Re: commit: abi: UTF8String class

From: Andrew Dunbar (hippietrail@yahoo.com)
Date: Sat Apr 20 2002 - 23:35:52 EDT

  • Next message: phearbear: "Re: commit: abi: UTF8String class"

     --- Tomas Frydrych <tomas@frydrych.uklinux.net>
    wrote: >
    > > Andrew Dunbar <hippietrail@yahoo.com> wrote:
    >
    > > Well pretty soon we're going to need a real
    > > replacement. Dom and I are both in favour of the
    > > replacement being UTF-8 but some here seem to want
    > > UTF-32.
    >
    > UTF-8 is an encoding scheme that is intended to
    > allow Unicode
    > communication between separate processes over 8-bit
    > channels.
    > For that it is great, but that's about the only
    > thing it is really good
    > for. UTF-8 processing is cumbersome, and as such it
    > is completely
    > unsuitable format to use for the piecetable. We need
    > a fixed with
    > encoding for that, such as the curent UCS-2, i.e.,
    > UTF-32.

    Please back up these comments. A lot of people,
    before
    they are familiar with Unicode and UTF-8 seem to think
    this. I did too. Then I read reams and reams of
    newsgroups and mailing lists and FAQs. Now I know why
    Qt, GTK, QNX, and others use UTF-8 internally.
    People seem to think that because UTF-8 encodes
    characters as variable length runs of bytes that this
    is somehow computationally expensive to handle. Not
    so. You can use existing 8-bit string functions on
    it.
    It is backwards compatible with ASCII. You can scan
    forwards and backwards effortlessly. You can always
    tell which character in a sequence a given byte
    belongs to.
    People think random access to these strings using
    array operator will cost the earth. Guess what - very
    little code access strings as arrays - especially in
    a Word Processor. Of the code which does, very little
    of that needs to. Even when you do perform lots of
    array operations on a UTF-8 string, people have done
    extensive tests showing that the cost is extremely
    negligable - look in the Unicode literature and you
    will find all this information.
    People think that UCS-2, UTF-16, or UTF-32 mean we can
    have perfect random access to strings because a
    characters is always represented as a single word or
    longword. Not so. UCS-2 should but this term is
    often (by Microsoft) used to refer to UTF-16. UTF-16
    uses a mechanism called "surrogates" whereby a single
    character may need two words to represent it. There
    goes your free array access. Even UTF-32 is not safe
    from this. Because Unicode requires "combining
    characters". This means that "á" may be represented
    as "a" followed by a non-spacing "´" acute accent.
    Some people think this is also silly.
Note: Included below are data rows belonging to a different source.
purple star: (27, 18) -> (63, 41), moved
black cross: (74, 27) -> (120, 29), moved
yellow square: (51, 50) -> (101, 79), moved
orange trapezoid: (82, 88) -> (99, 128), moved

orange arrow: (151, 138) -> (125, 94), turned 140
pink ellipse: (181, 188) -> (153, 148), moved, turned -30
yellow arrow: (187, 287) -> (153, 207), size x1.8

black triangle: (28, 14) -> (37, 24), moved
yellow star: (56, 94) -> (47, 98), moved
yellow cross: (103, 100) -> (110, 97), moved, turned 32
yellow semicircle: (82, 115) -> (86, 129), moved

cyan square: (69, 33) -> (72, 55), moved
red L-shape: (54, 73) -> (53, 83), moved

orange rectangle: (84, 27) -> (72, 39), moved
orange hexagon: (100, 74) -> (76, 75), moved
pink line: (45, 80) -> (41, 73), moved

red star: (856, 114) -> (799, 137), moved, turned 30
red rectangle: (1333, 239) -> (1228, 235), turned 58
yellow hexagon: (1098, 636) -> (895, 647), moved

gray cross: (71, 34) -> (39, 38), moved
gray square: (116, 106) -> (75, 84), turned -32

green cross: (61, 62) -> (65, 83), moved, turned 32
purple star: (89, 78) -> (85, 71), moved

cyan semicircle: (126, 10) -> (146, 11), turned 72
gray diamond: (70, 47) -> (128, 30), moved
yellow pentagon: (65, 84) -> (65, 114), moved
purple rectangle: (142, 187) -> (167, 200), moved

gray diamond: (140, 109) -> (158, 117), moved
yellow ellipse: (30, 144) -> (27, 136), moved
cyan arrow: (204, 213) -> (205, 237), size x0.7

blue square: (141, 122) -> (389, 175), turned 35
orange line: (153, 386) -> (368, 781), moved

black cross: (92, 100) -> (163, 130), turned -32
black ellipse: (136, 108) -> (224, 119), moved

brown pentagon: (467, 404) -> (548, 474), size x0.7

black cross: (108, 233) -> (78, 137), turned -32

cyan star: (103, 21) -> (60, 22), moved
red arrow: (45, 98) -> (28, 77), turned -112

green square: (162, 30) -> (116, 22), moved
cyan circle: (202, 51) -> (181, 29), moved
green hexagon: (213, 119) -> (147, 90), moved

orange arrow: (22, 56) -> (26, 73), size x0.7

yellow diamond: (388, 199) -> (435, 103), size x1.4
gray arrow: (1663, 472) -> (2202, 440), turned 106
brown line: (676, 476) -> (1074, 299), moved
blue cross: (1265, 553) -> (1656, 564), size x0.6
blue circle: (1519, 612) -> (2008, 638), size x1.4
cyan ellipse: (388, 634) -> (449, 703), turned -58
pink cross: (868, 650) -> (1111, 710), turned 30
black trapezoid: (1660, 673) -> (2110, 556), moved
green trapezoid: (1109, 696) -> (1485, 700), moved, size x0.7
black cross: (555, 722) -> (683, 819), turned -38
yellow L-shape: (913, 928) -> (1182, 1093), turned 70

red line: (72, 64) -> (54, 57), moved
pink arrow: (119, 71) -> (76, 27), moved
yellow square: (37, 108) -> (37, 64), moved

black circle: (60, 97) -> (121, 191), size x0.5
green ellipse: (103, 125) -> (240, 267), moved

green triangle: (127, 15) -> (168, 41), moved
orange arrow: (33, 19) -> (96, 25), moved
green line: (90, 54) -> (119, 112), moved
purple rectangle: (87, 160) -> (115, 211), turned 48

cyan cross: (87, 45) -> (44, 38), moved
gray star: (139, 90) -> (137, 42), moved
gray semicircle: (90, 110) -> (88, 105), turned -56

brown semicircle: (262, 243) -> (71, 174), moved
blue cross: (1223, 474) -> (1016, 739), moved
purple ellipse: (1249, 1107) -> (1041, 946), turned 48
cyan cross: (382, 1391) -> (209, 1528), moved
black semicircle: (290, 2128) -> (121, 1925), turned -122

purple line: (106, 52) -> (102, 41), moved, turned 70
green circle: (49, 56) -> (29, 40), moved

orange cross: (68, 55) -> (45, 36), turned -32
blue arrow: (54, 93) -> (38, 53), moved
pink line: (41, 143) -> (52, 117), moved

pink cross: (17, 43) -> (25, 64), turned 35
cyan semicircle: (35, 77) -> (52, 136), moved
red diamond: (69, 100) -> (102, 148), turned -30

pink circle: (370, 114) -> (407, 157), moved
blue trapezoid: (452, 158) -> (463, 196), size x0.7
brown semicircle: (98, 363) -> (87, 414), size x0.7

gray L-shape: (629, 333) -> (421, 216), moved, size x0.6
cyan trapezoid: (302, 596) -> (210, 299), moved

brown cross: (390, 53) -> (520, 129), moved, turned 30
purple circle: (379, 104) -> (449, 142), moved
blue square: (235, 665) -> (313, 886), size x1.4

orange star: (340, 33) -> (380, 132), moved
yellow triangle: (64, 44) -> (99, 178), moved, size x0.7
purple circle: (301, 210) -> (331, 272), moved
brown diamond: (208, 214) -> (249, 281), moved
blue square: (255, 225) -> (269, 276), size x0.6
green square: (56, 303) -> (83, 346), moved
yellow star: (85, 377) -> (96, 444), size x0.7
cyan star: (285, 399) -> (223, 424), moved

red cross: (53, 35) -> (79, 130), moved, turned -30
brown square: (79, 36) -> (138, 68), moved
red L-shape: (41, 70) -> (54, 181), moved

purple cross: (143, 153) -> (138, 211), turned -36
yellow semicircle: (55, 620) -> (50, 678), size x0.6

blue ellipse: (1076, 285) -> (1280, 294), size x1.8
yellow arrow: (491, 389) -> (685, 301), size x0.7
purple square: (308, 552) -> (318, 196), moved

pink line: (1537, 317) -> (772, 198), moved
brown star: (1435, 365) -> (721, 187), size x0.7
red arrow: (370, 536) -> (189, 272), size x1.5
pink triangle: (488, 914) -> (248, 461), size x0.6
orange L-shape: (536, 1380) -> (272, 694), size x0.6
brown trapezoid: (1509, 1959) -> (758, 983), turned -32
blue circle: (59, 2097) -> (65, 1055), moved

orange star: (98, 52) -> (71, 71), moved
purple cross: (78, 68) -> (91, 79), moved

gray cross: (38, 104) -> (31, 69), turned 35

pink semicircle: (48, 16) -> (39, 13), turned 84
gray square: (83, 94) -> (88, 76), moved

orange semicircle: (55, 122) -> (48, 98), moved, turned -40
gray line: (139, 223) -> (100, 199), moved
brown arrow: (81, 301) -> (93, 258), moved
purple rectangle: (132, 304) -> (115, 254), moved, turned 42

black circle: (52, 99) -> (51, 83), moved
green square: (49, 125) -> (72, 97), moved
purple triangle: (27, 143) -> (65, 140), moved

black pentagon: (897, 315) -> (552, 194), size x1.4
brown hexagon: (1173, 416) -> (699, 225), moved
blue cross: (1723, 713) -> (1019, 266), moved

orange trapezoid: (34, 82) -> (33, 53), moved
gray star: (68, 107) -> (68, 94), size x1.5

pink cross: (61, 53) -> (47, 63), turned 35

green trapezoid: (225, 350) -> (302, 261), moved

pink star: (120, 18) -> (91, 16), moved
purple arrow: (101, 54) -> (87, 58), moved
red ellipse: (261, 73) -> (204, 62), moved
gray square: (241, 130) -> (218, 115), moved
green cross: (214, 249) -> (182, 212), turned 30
These people
    need to go read all about Unicode before they embark
    on seriously multilingual software. Vietnames is
    possible to support without combining characters but
    you won't be able to view the results because no
    Vietnames fonts exist that work this way - they all
    expect to use combining characters. Thai needs them.
    Hindi needs them. All Indian/Indic languages need
    them.

    So to sum up, the two arguments not to use UTF-8
    internally are:

    1) Array access is too slow.

    - This is not true and it is seldom needed.

    2) UTF-8 means you have to handle a series of values
       for a single on-screen character.

    - *All* Unicode encodings need this anyway!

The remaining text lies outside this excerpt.